Disable SSL 3.0 for POODLE Vulnerability
From Hostek.com Wiki
Revision as of 22:00, 30 June 2015 by Seanc (Talk | contribs) (→How to disable SSL 3.0 to protect against the POODLE Vulnerability on your VPS)
How to disable SSL 3.0 to protect against the POODLE Vulnerability on your VPS
Recently, SSL 3.0 was exposed to a vulnerability known as POODLE which has made it no longer viable as a protocol. TLS 1.1 and 1.2 are now used as they are more secure. Below, we have detailed steps on how to protect your VPS against this vulnerability by disabling SSL 3.0
Windows VPS
Follow these steps to disable SSL 3.0 on your Windows VPS
- Login to RDP
- Click Start---Run
- Type:
Regedit
and hit enter - Expand HKEY_LOCAL_MACHINE
- Expand SYSTEM
- Expand CurrentControlSet
- Expand Control
- Expand SecurityProviders
- Expand SCHANNEL
- Expand Protocols
- If there is a key here for SSL 3.0, expand it and right-click on server. Click Add Dword value and name it Enabled. Set it's decimal value to 0. Reboot. If there is not, proceed to next step
- Right click on Protocols and click Add Key. Name it:
SSL 3.0
- Right click on the newly created SSL 3.0 and Add Key. Name it:
Server
- Right click on the newly created Server and click Add Dword. Name it:
Enabled
. Set it's decimal value to:0
. - Reboot
Cpanel VPS
Follow these steps to disable SSL 3.0 on your Linux VPS
- Login to WHM (x.x.x.x:2086 where x.x.x.x is server IP)

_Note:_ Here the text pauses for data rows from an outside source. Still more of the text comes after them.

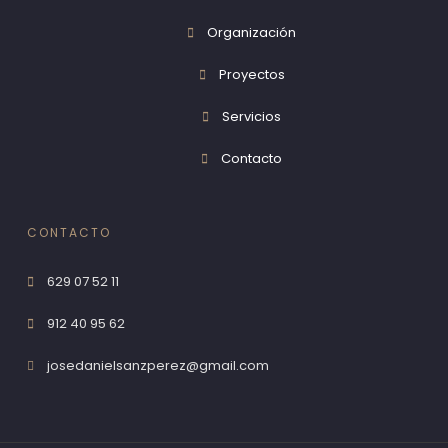
Organización
Proyectos
Servicios
Contacto
CONTACTO
629 07 52 11
912 40 95 62
josedanielsanzperez@gmail.com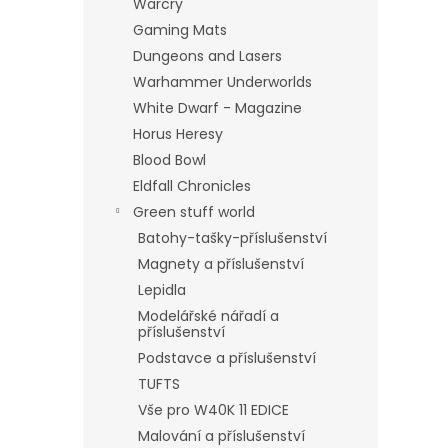
Warcry
Gaming Mats
Dungeons and Lasers
Warhammer Underworlds
White Dwarf - Magazine
Horus Heresy
Blood Bowl
Eldfall Chronicles
Green stuff world
Batohy-tašky-příslušenství
Magnety a příslušenství
Lepidla
Modelářské nářadí a
příslušenství
Podstavce a příslušenství
TUFTS
Vše pro W40K 11 EDICE
Malování a příslušenství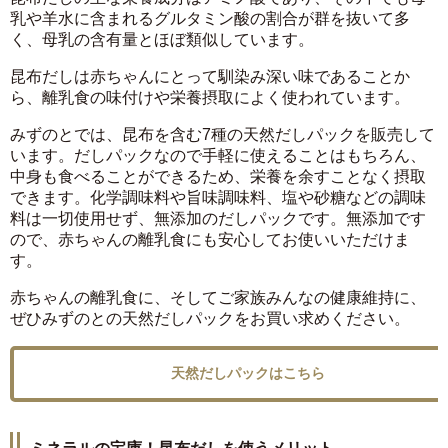
乳や羊水に含まれるグルタミン酸の割合が群を抜いて多
く、母乳の含有量とほぼ類似しています。
昆布だしは赤ちゃんにとって馴染み深い味であることか
ら、離乳食の味付けや栄養摂取によく使われています。
みずのとでは、昆布を含む7種の天然だしパックを販売して
います。だしパックなので手軽に使えることはもちろん、
中身も食べることができるため、栄養を余すことなく摂取
できます。化学調味料や旨味調味料、塩や砂糖などの調味
料は一切使用せず、無添加のだしパックです。無添加です
ので、赤ちゃんの離乳食にも安心してお使いいただけま
す。
赤ちゃんの離乳食に、そしてご家族みんなの健康維持に、
ぜひみずのとの天然だしパックをお買い求めください。
天然だしパックはこちら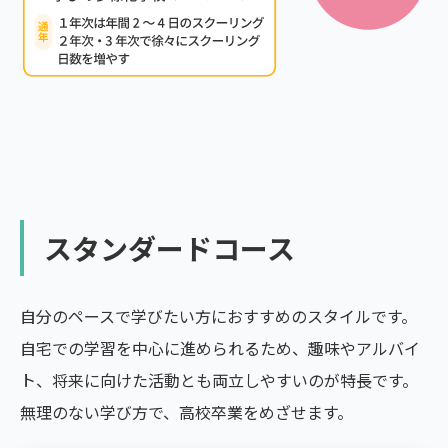
スタンダードコース
自分のペースで学びたい方におすすめのスタイルです。
自宅での学習を中心に進められるため、趣味やアルバイ
ト、将来に向けた活動とも両立しやすいのが特長です。
無理のない学び方で、高校卒業をめざせます。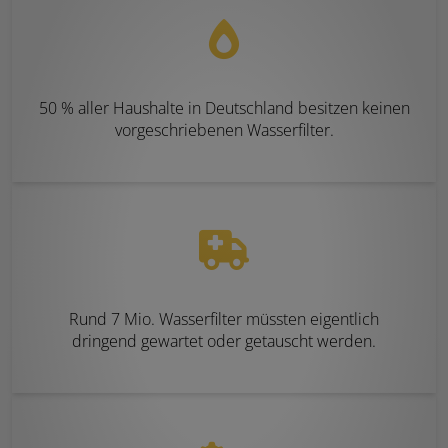
50 % aller Haushalte in Deutschland besitzen keinen
vorgeschriebenen Wasserfilter.
Rund 7 Mio. Wasserfilter müssten eigentlich
dringend gewartet oder getauscht werden.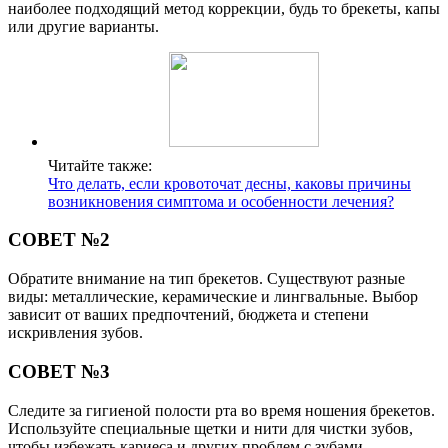
наиболее подходящий метод коррекции, будь то брекеты, капы
или другие варианты.
Читайте также:
Что делать, если кровоточат десны, каковы причины
возникновения симптома и особенности лечения?
СОВЕТ №2
Обратите внимание на тип брекетов. Существуют разные
виды: металлические, керамические и лингвальные. Выбор
зависит от ваших предпочтений, бюджета и степени
искривления зубов.
СОВЕТ №3
Следите за гигиеной полости рта во время ношения брекетов.
Используйте специальные щетки и нити для чистки зубов,
чтобы избежать кариеса и других проблем с зубами.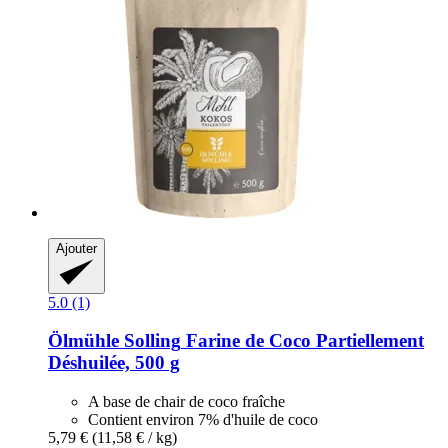
Ajouter
5.0 (1)
Ölmühle Solling
Farine de Coco Partiellement
Déshuilée, 500 g
A base de chair de coco fraîche
Contient environ 7% d'huile de coco
5,79 €
(11,58 € / kg)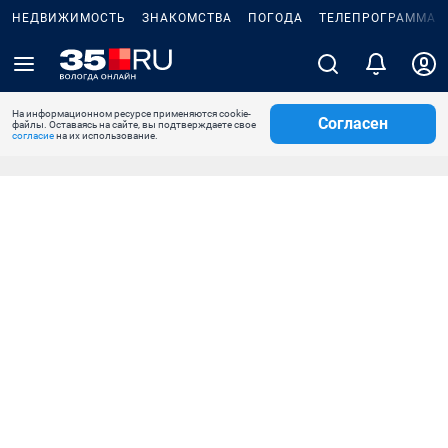
НЕДВИЖИМОСТЬ
ЗНАКОМСТВА
ПОГОДА
ТЕЛЕПРОГРАММА
На информационном ресурсе применяются cookie-
Согласен
файлы. Оставаясь на сайте, вы подтверждаете свое
согласие
на их использование.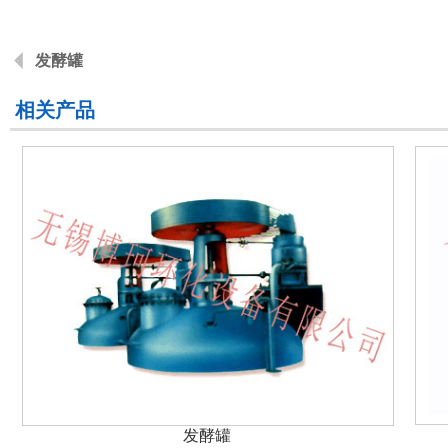
发酵罐
相关产品
发酵罐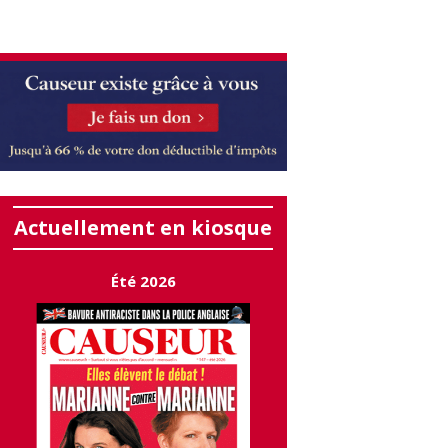
Actuellement en kiosque
Été 2026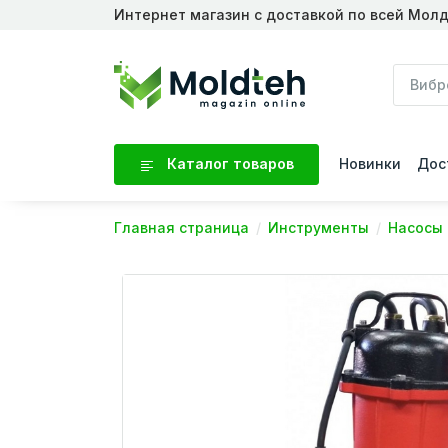
Интернет магазин с доставкой по всей Мол
Каталог товаров
Новинки
Дос
Главная страница
Инструменты
Насосы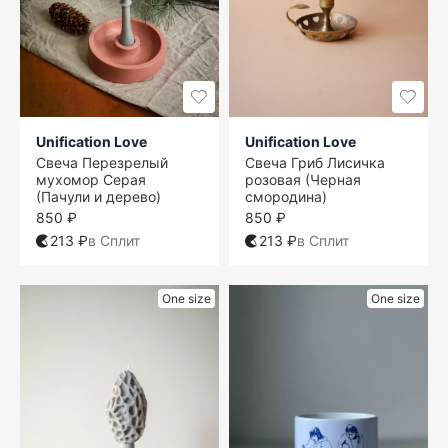
Unification Love
Unification Love
Свеча Перезрелый
Свеча Гриб Лисичка
мухомор Серая
розовая (Черная
(Пачули и дерево)
смородина)
850 ₽
850 ₽
213 ₽
в Сплит
213 ₽
в Сплит
One size
One size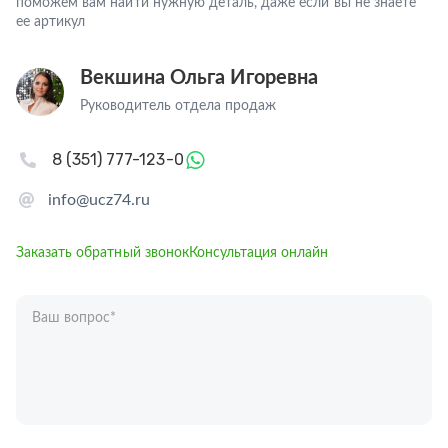
поможем вам найти нужную деталь, даже если вы не знаете
ее артикул
Векшина Ольга Игоревна
Руководитель отдела продаж
8 (351) 777-123-0
info@ucz74.ru
Заказать обратный звонок
Консультация онлайн
Ваш вопрос
*
Телефон
*
Ваше имя
*
Отправляя форму вы подтверждаете согласие с
политикой обработки
персональных данных
.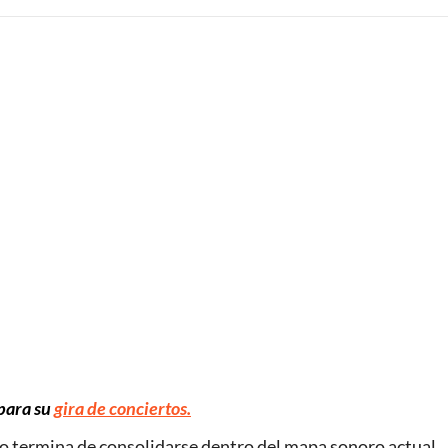
 para su
gira de conciertos.
to termina de consolidarse dentro del mapa sonoro actual.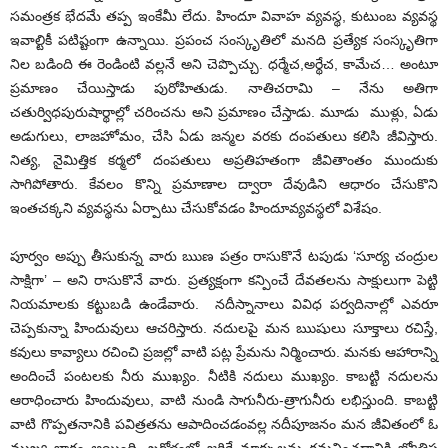
సమంత్రక భేదమే తప్ప ఇంకేమీ లేదు. హిందూ వివాహ వ్యవస్థ, కుటుంబ వ్యవస్థ
ఇవాల్టికీ పటిష్టంగా ఉన్నాయి. ప్రపంచ సంస్కృతిలో మనది ప్రత్యేక సంస్కృతిగా
నిల బడింది ఈ రెండింటి వల్లనే అని చెప్పొచ్చు. ధర్మేచ,అర్థేచ, కామేచ… అంటూ
ప్రమాణం చేయిస్తాడు పురోహితుడు. నాతిచరామి – నేను అతిగా
చతుర్విధపురుషార్థాల్లో చరించను అని ప్రమాణం చేస్తాడు. మూడు ముళ్లు, ఏడు
అడుగులు, లాజహోమం, చేసి ఏడు జన్మల వరకు దంపతులు కలిసి జీవిస్తారు.
నిత్య, నైమిత్తిక కర్మలో దంపతులు అప్రతిహతంగా జీవితాంతం ముందుకు
సాగిపోతారు. కేవలం కొన్ని ప్రమాణాల ద్వారా దేవుడిని ఆధారం చేసుకొని
ఇంతచక్కని వ్యవస్థను ఏర్పాటు చేసుకోవడం హిందూవ్యవస్థలో విశేషం.
పూర్వం అప్పు తీసుకున్న వారు ఋణ పత్రం రాసుకొనే టపుడు ‘సూర్య చంద్రుల
సాక్షిగా’ – అని రాసుకొనే వారు. ప్రత్యక్షంగా కన్పించే దేవతలను సాక్షులుగా పెట్టి
నియమాలకు కట్టుబడి ఉండేవారు. నదీస్నానాలు వివిధ పర్వదినాల్లో ఎవరూ
చెప్పకున్నా హిందువులు ఆచరిస్తారు. నదులపై మన ఋషులు సూక్తాలు రచిస్తే,
కవులు కావ్యాలు రచించి ప్రజల్లో వాటి పట్ల ప్రేమను నిర్మించారు. మనకు ఆహారాన్ని
అందించే పంటలకు నీరు ముఖ్యం. నీటికి నదులు ముఖ్యం. కాబట్టి నదులను
ఆరాధించారు హిందువులు, వాటి నుండి సాగునీరు-త్రాగునీరు లభిస్తుంది. కాబట్టి
వాటి గొప్పతనానికి పవిత్రతను ఆపాదించడంవల్ల నదీపూజనం మన జీవితంలో ఓ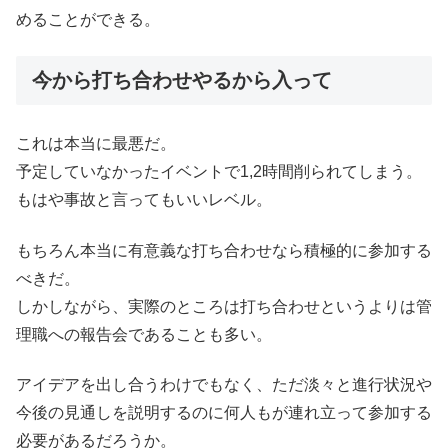
めることができる。
今から打ち合わせやるから入って
これは本当に最悪だ。
予定していなかったイベントで1,2時間削られてしまう。
もはや事故と言ってもいいレベル。
もちろん本当に有意義な打ち合わせなら積極的に参加する
べきだ。
しかしながら、実際のところは打ち合わせというよりは管
理職への報告会であることも多い。
アイデアを出し合うわけでもなく、ただ淡々と進行状況や
今後の見通しを説明するのに何人もが連れ立って参加する
必要があるだろうか。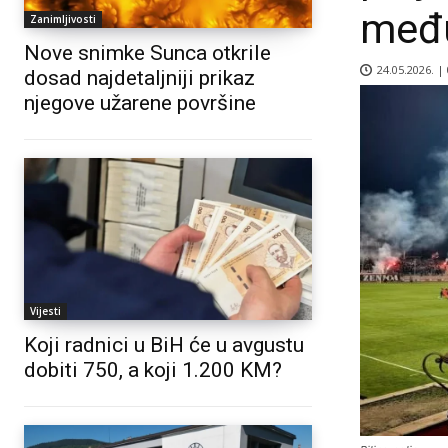
među
Zanimljivosti
Nove snimke Sunca otkrile
24.05.2026. |
dosad najdetaljniji prikaz
njegove užarene površine
Vijesti
Koji radnici u BiH će u avgustu
dobiti 750, a koji 1.200 KM?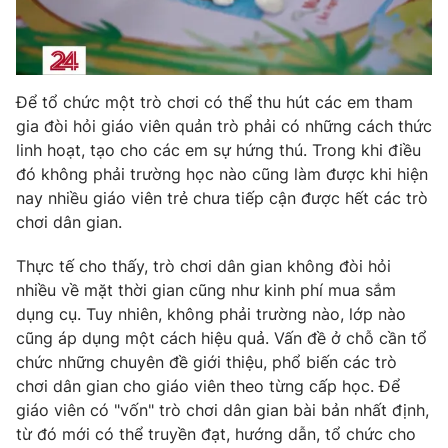
Photo
Infographic
Video
Shorts video
Để tổ chức một trò chơi có thể thu hút các em tham
gia đòi hỏi giáo viên quản trò phải có những cách thức
VTV Money
VTV Thể thao
linh hoạt, tạo cho các em sự hứng thú. Trong khi điều
đó không phải trường học nào cũng làm được khi hiện
nay nhiều giáo viên trẻ chưa tiếp cận được hết các trò
VTV Sức khoẻ
Bất động sản
chơi dân gian.
Thị trường 24h
Tấm lòng Việt
Thực tế cho thấy, trò chơi dân gian không đòi hỏi
nhiều về mặt thời gian cũng như kinh phí mua sắm
dụng cụ. Tuy nhiên, không phải trường nào, lớp nào
VTV4
Vươn mình bằng AI
cũng áp dụng một cách hiệu quả. Vấn đề ở chỗ cần tổ
chức những chuyên đề giới thiệu, phổ biến các trò
VTV9
VTV8
chơi dân gian cho giáo viên theo từng cấp học. Để
giáo viên có "vốn" trò chơi dân gian bài bản nhất định,
từ đó mới có thể truyền đạt, hướng dẫn, tổ chức cho
Liên hệ tòa soạn
English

- Search Apache Configuration in the search bar and click on it
- Click on Include Editor
- Go to Pre-Main Include and select all versions
- Add the following to the text box:
SSLHonorCipherOrder On
SSLProtocol -All +TLSv1 - Click Update
- This will rebuild your Apache Configuration
- Once complete, click Restart Apache
Following these steps will protect you from the POODLE vulnerability.